Arguably, it is just as important to be able to steer as it is to be able to slow down. For this reason, it is only natural to include some steering exercises on level ground, using cones as the instrument.
Steering exercises for Trial
The variations are endless, and your imagination sets the limit. Below, I will tell you about some of the variations that work for us. It is very easy to set up a track consisting of a number of gates made from cones. We usually start any training we do on level ground by setting up a track like that.
It usually consists of about 10-15 cones (gates) placed in a circle or something similar. This is a good way for the rider to warm up and get into the rhythm of riding.
Remember to switch between riding in the right and left directions. The rider will naturally have a preferred direction, and thus a preferred turn direction. Be mindful of this.
During training, gate sizes can be varied. Make smaller gates to increase the difficulty.

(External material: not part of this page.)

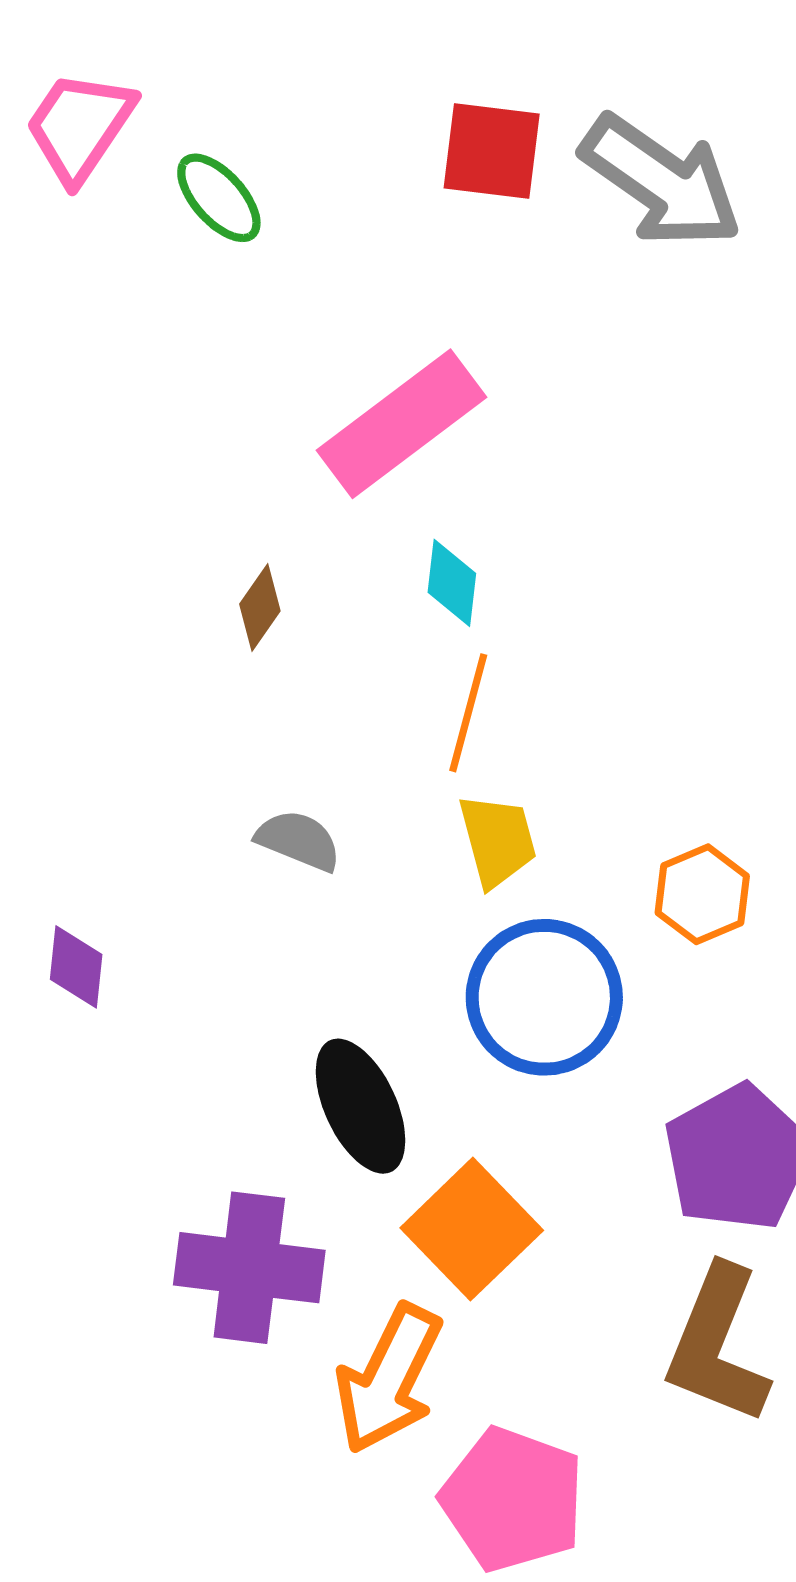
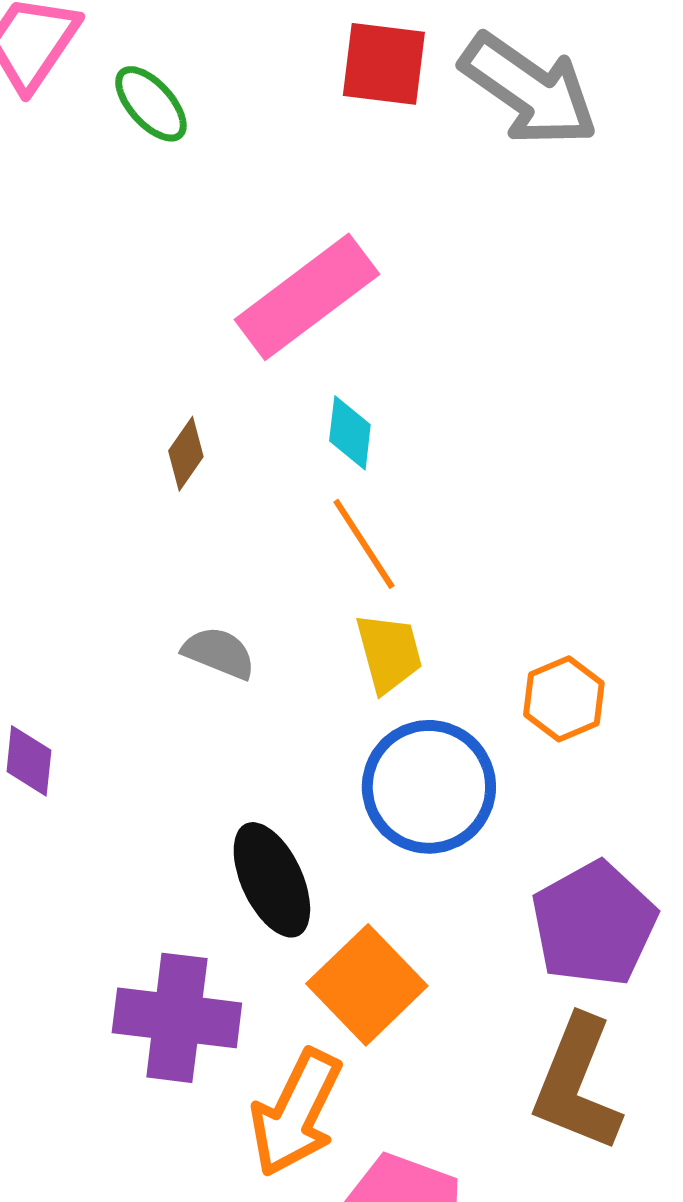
orange line: (468, 713) -> (364, 544), turned -48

An alternative method is to set up a track with the gates aligned. Place a cone at each end of the track. This cone is for the child to turn the motorcycle around, before riding the track in the opposite direction. The cone gates are placed so the rider trains both right and left turns.
The difficulty can be varied by changing the size of the gates. It can also be changed by staggering the gates relative to each other, making the child take a sharper turn.

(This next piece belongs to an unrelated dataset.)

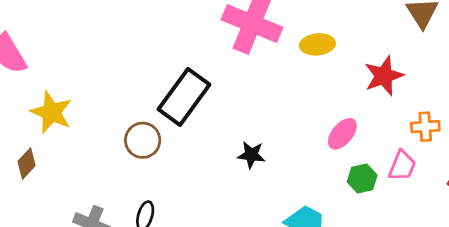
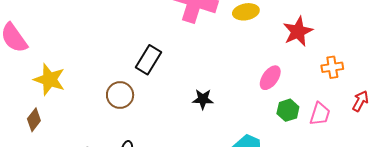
black rectangle: (184, 97) -> (149, 60), size x0.7
pink trapezoid: (402, 166) -> (320, 114), moved

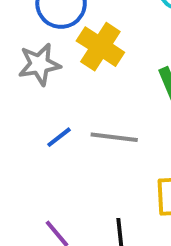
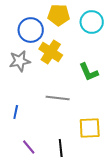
blue line: (59, 137) -> (16, 112), moved, turned -40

Similarly, the distance between gates can be reduced, making the child change its direction of travel more quickly.
Learn how to use the gas.
In my experience, children start out by using the toddle in a very “on/off” way.

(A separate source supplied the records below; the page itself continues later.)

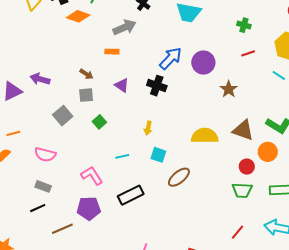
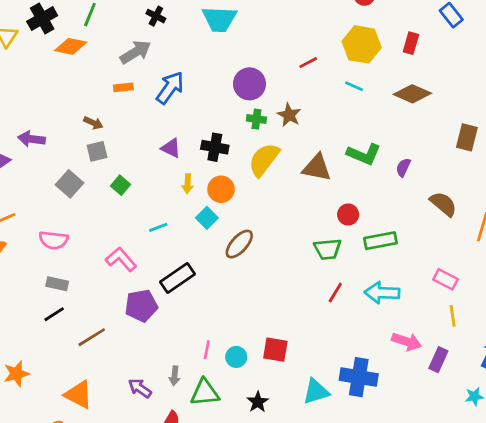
green cross: (244, 25) -> (256, 119), moved
blue arrow: (171, 58) -> (170, 88), moved
purple triangle: (122, 85) -> (171, 148), moved
black cross: (157, 86) -> (215, 147), moved
yellow semicircle: (205, 136) -> (264, 160), moved, turned -44
orange circle: (268, 152) -> (221, 189), moved
cyan square: (158, 155) -> (207, 218), turned 35
red circle: (247, 167) -> (348, 215), moved
purple pentagon: (89, 208) -> (141, 306), moved
red line: (238, 232) -> (335, 292), moved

Of course, we can help the child, by turning down the top speed on the motorcycle.
It is important, however, for the child to learn how to adjust the speed of the throttle. You can train this by using steering exercises. For some children, it comes naturally when using the exercises, but for others it takes a little more.
We have had good experiences with using a square track defined on the outside with cones. This way, there will be a straight stretch (where the child tends to increase the speed) followed by a sharp 90 degree turn, where the speed must be reduced to keep inside the outside boundary. The difficulty is increased by reducing the turning radius of each turn. Remember to change the direction of travel so you train turning both ways.
The figure-8 exercise
This exercise can be used both as a steering exercise and as a balancing exercise. If you have ridden Trial, you should have done figure-8 exercises many times, and you should still know how to do it – but for good measure, I will go ahead and explain it.
Set up 2 cones and ride figure-8s around them. You may want to define an outside boundary in cones as described in the square exercise.
The figure-8 exercise trains both sides, so you don’t need to change the direction of travel. The difficulty can be changed by making the figure-8s smaller.
Get to it – only your fantasy sets the limit.